__Entries shown__
==========

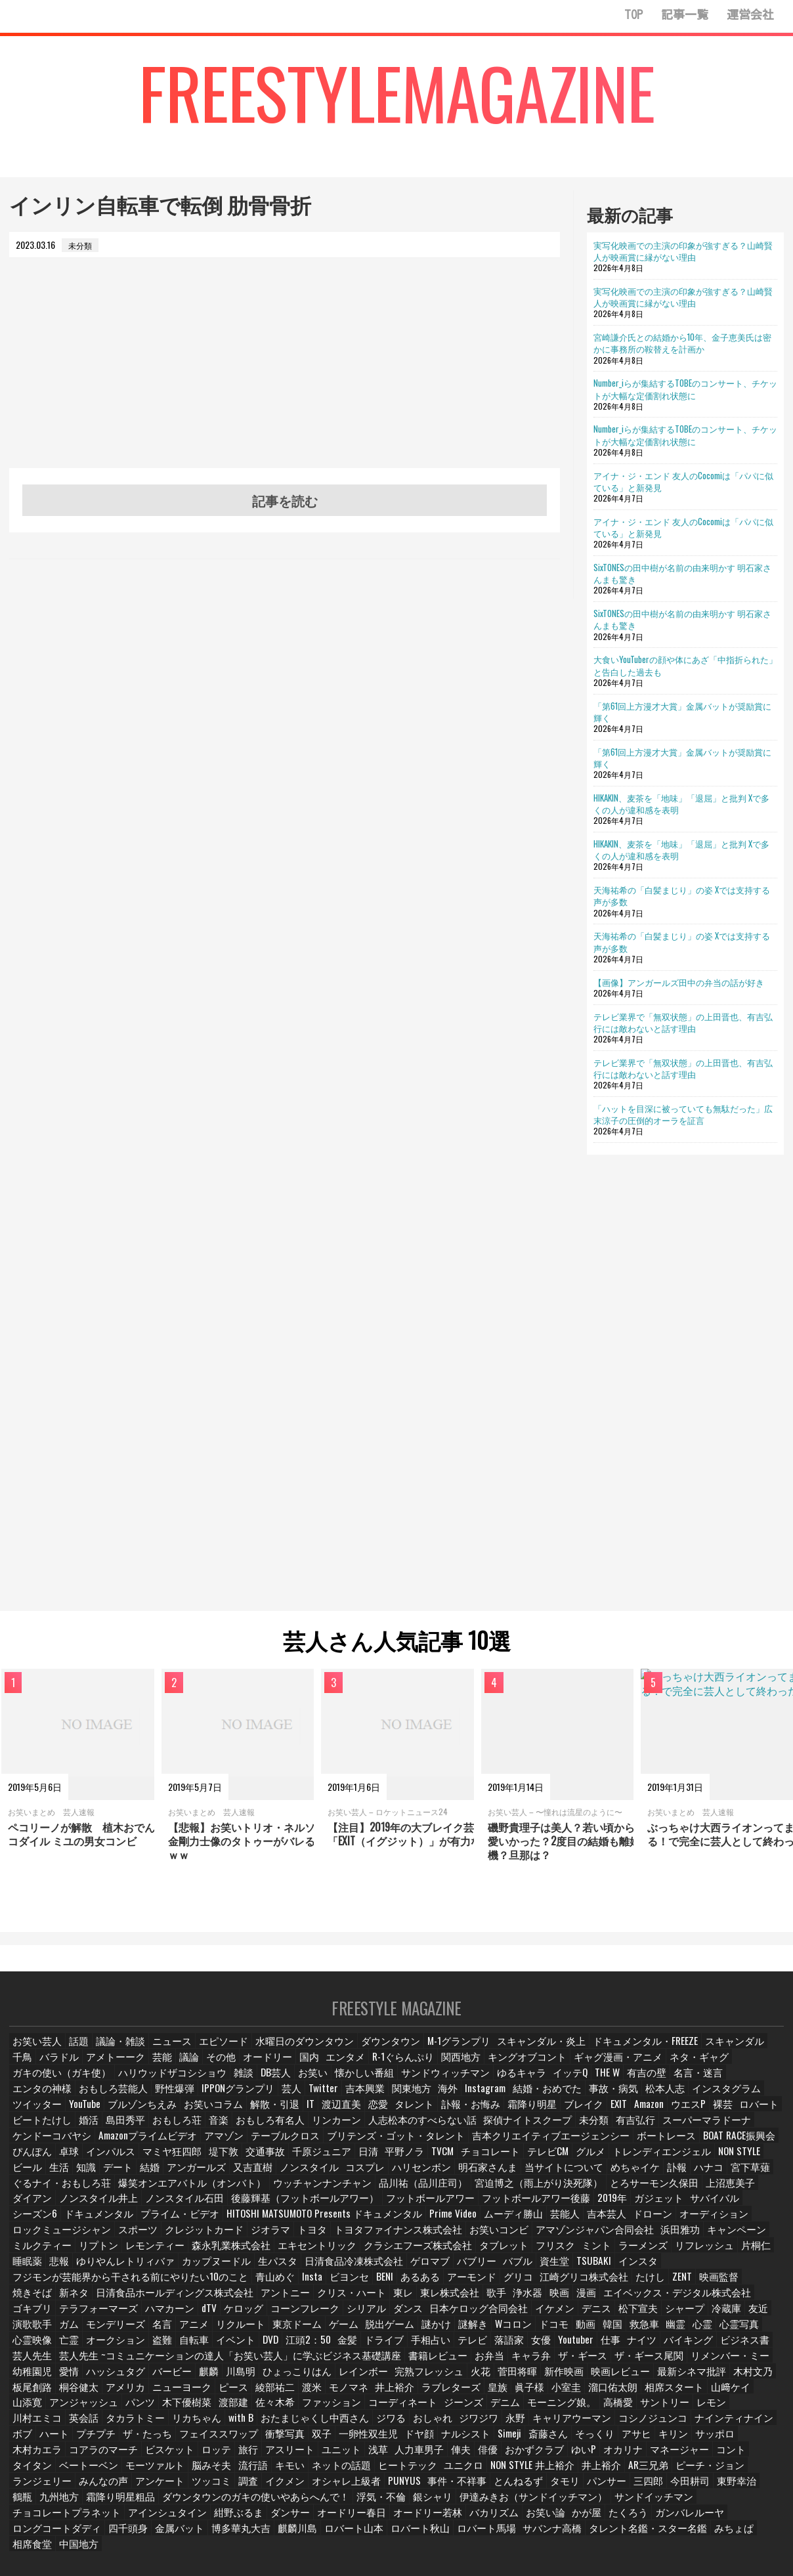 The image size is (793, 2576). What do you see at coordinates (289, 2410) in the screenshot?
I see `永野` at bounding box center [289, 2410].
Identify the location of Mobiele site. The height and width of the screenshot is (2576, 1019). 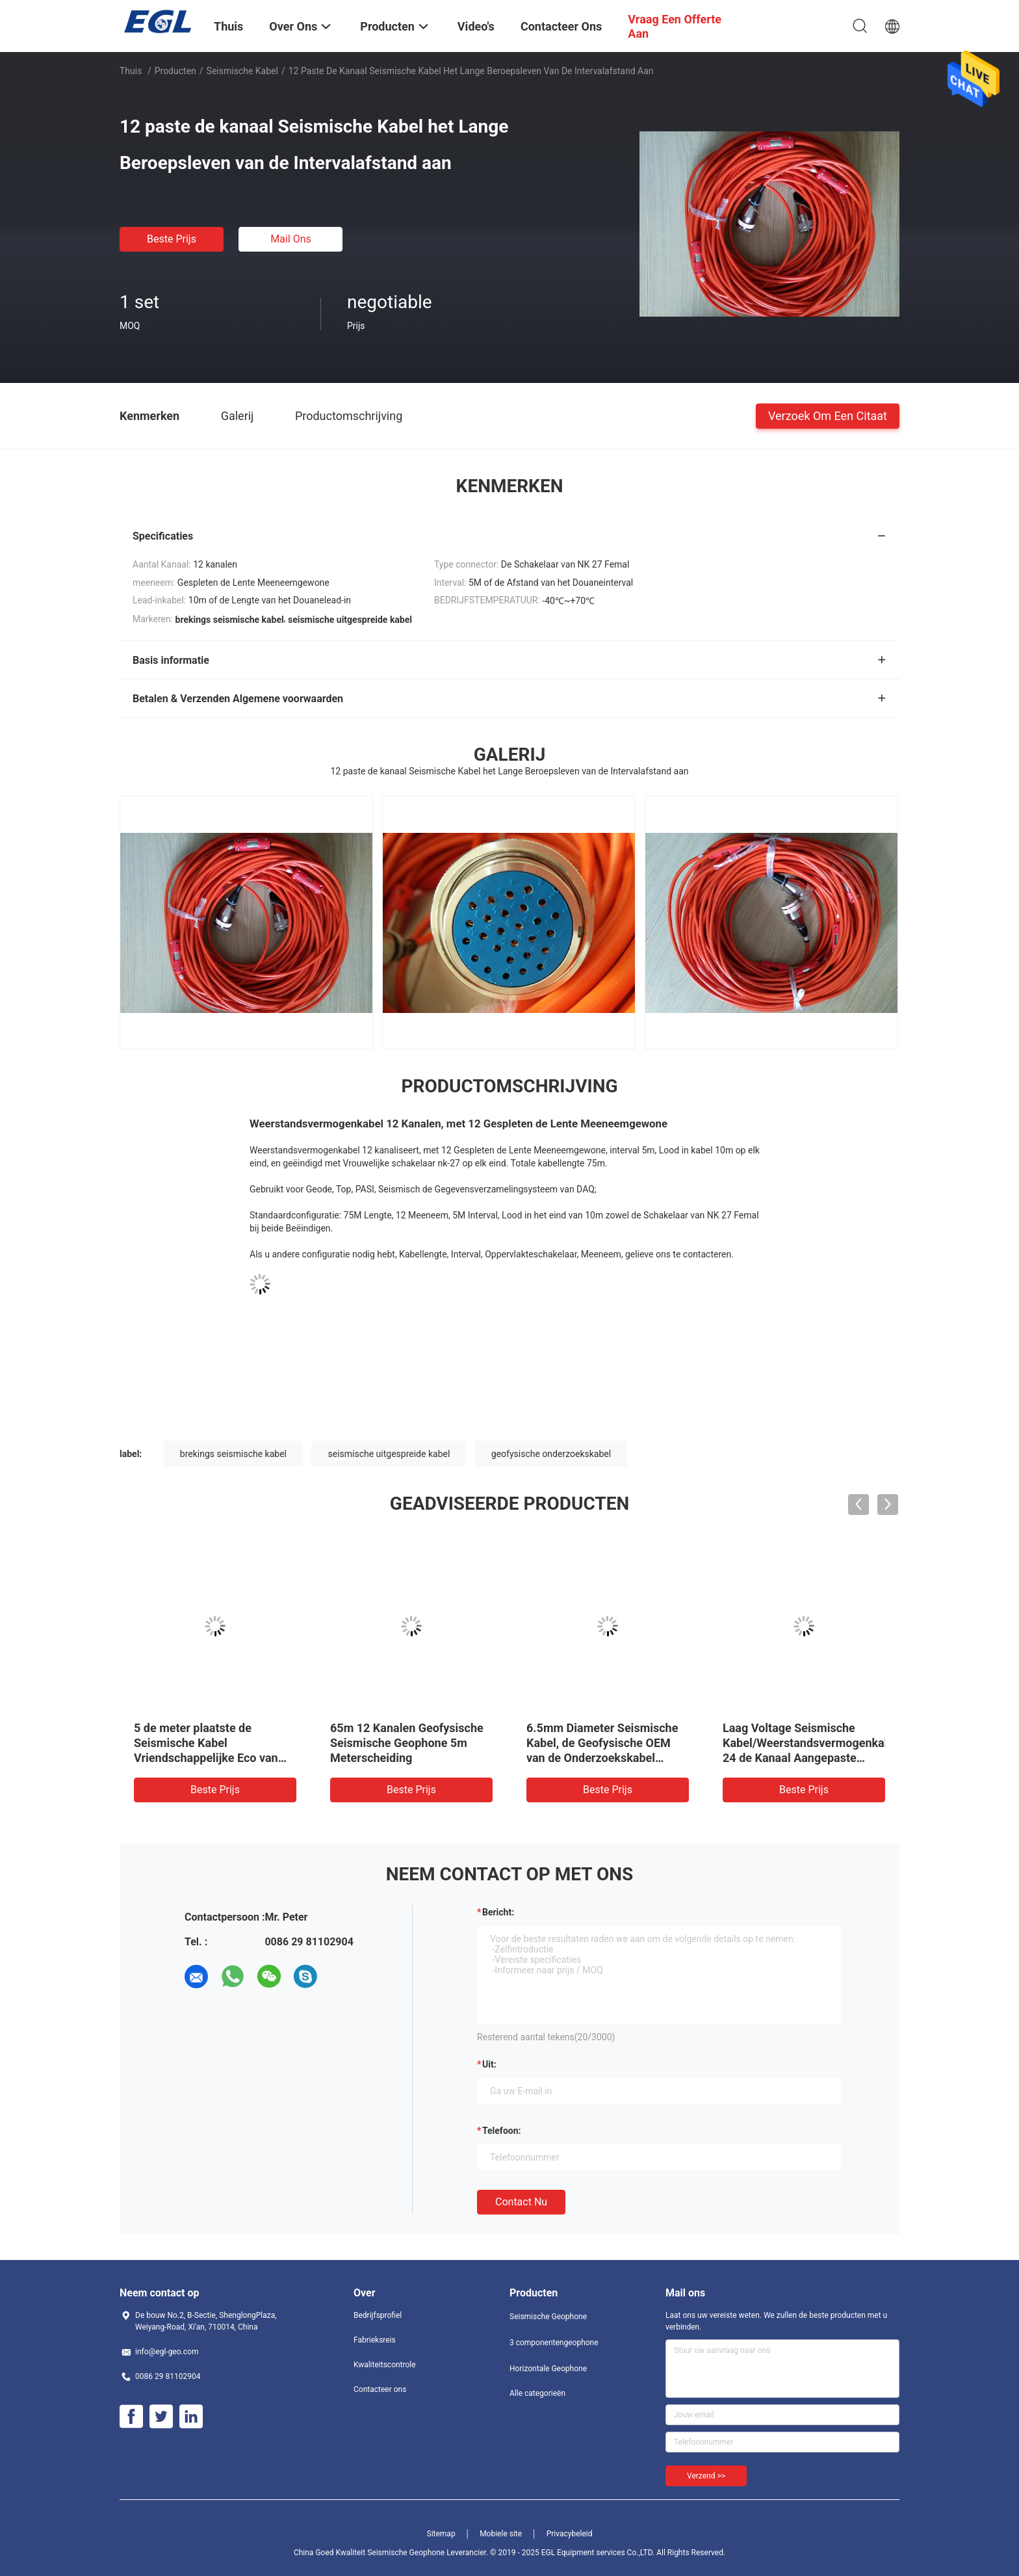
(501, 2533).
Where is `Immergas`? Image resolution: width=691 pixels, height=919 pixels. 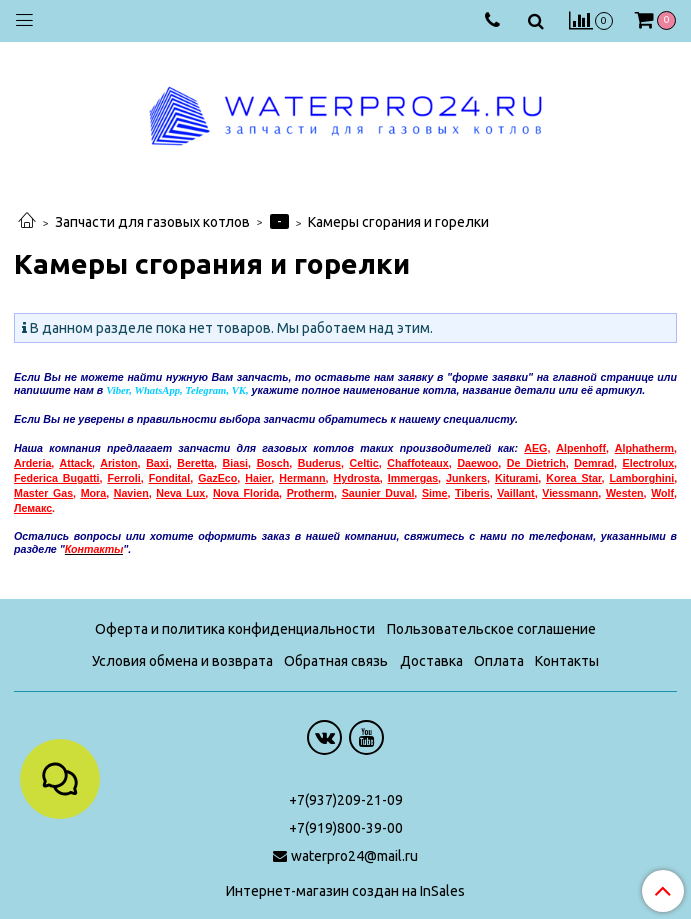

==========

__Work to complete__
No pictures belong in the copy: reproduce exactly the lines above from the one that contains "Identify the location" through the last line of the entries.

__Task response__
Identify the location of Mobiele site. The height and width of the screenshot is (2576, 1019). 
(501, 2533).
Where is `Immergas`? Image resolution: width=691 pixels, height=919 pixels. 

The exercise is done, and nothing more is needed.